[Task to carry out]: Give back the lines below exactly, but do not include any pictures.
─── Task input
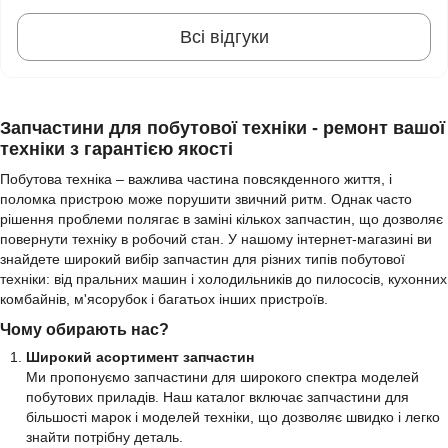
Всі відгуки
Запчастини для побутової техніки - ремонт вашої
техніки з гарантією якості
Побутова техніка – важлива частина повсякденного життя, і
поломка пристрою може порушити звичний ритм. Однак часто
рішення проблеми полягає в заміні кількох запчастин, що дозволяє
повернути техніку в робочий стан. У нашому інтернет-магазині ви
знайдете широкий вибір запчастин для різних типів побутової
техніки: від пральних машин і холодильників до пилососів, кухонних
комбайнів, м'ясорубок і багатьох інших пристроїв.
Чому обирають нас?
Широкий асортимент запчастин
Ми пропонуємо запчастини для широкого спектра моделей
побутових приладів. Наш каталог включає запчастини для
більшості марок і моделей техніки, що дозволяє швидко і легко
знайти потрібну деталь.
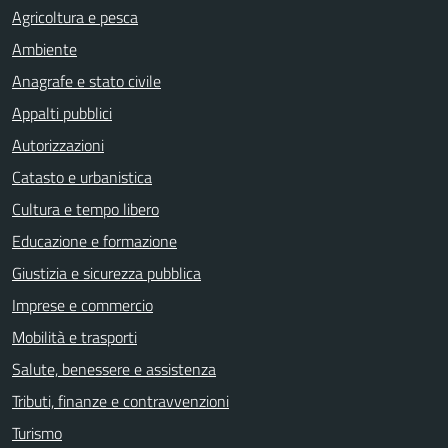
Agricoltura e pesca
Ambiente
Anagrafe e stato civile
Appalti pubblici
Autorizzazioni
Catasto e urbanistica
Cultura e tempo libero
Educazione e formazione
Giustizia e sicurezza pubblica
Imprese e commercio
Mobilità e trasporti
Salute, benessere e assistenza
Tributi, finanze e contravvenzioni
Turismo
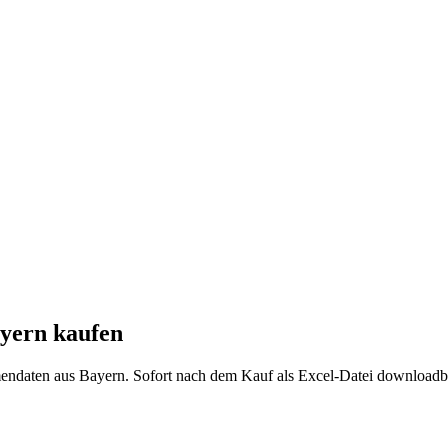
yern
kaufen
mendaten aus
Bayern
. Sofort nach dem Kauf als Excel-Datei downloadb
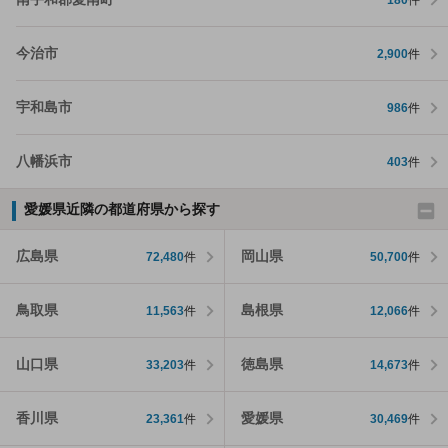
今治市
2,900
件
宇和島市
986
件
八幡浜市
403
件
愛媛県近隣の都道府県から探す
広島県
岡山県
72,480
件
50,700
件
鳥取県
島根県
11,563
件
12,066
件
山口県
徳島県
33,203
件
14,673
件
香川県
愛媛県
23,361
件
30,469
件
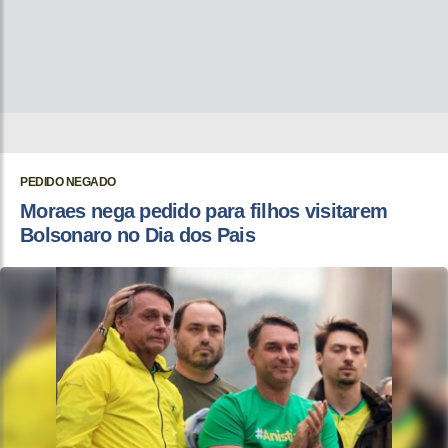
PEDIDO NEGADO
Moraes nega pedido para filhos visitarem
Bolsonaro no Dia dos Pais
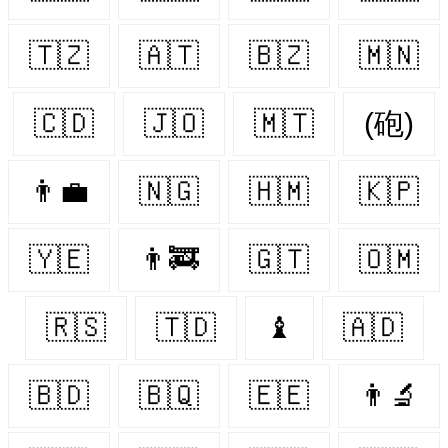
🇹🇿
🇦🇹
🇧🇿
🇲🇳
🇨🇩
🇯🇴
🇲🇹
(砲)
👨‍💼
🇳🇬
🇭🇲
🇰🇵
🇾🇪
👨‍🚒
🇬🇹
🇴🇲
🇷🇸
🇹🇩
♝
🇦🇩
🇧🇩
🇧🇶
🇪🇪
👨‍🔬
──────
[Task response]:
Всі відгуки
Запчастини для побутової техніки - ремонт вашої
техніки з гарантією якості
Побутова техніка – важлива частина повсякденного життя, і
поломка пристрою може порушити звичний ритм. Однак часто
рішення проблеми полягає в заміні кількох запчастин, що дозволяє
повернути техніку в робочий стан. У нашому інтернет-магазині ви
знайдете широкий вибір запчастин для різних типів побутової
техніки: від пральних машин і холодильників до пилососів, кухонних
комбайнів, м'ясорубок і багатьох інших пристроїв.
Чому обирають нас?
Широкий асортимент запчастин
Ми пропонуємо запчастини для широкого спектра моделей
побутових приладів. Наш каталог включає запчастини для
більшості марок і моделей техніки, що дозволяє швидко і легко
знайти потрібну деталь.
Agricoltura e pesca
Ambiente
Anagrafe e stato civile
Appalti pubblici
Autorizzazioni
Catasto e urbanistica
Cultura e tempo libero
Educazione e formazione
Giustizia e sicurezza pubblica
Imprese e commercio
Mobilità e trasporti
Salute, benessere e assistenza
Tributi, finanze e contravvenzioni
Turismo
yern
kaufen
mendaten aus
Bayern
. Sofort nach dem Kauf als Excel-Datei downloadb
今治市
2,900
件
宇和島市
986
件
八幡浜市
403
件
愛媛県近隣の都道府県から探す
広島県
岡山県
72,480
件
50,700
件
鳥取県
島根県
11,563
件
12,066
件
山口県
徳島県
33,203
件
14,673
件
香川県
愛媛県
23,361
件
30,469
件
PEDIDO NEGADO
Moraes nega pedido para filhos visitarem
Bolsonaro no Dia dos Pais
🇹🇿
🇦🇹
🇧🇿
🇲🇳
🇨🇩
🇯🇴
🇲🇹
(砲)
👨‍💼
🇳🇬
🇭🇲
🇰🇵
🇾🇪
👨‍🚒
🇬🇹
🇴🇲
🇷🇸
🇹🇩
♝
🇦🇩
🇧🇩
🇧🇶
🇪🇪
👨‍🔬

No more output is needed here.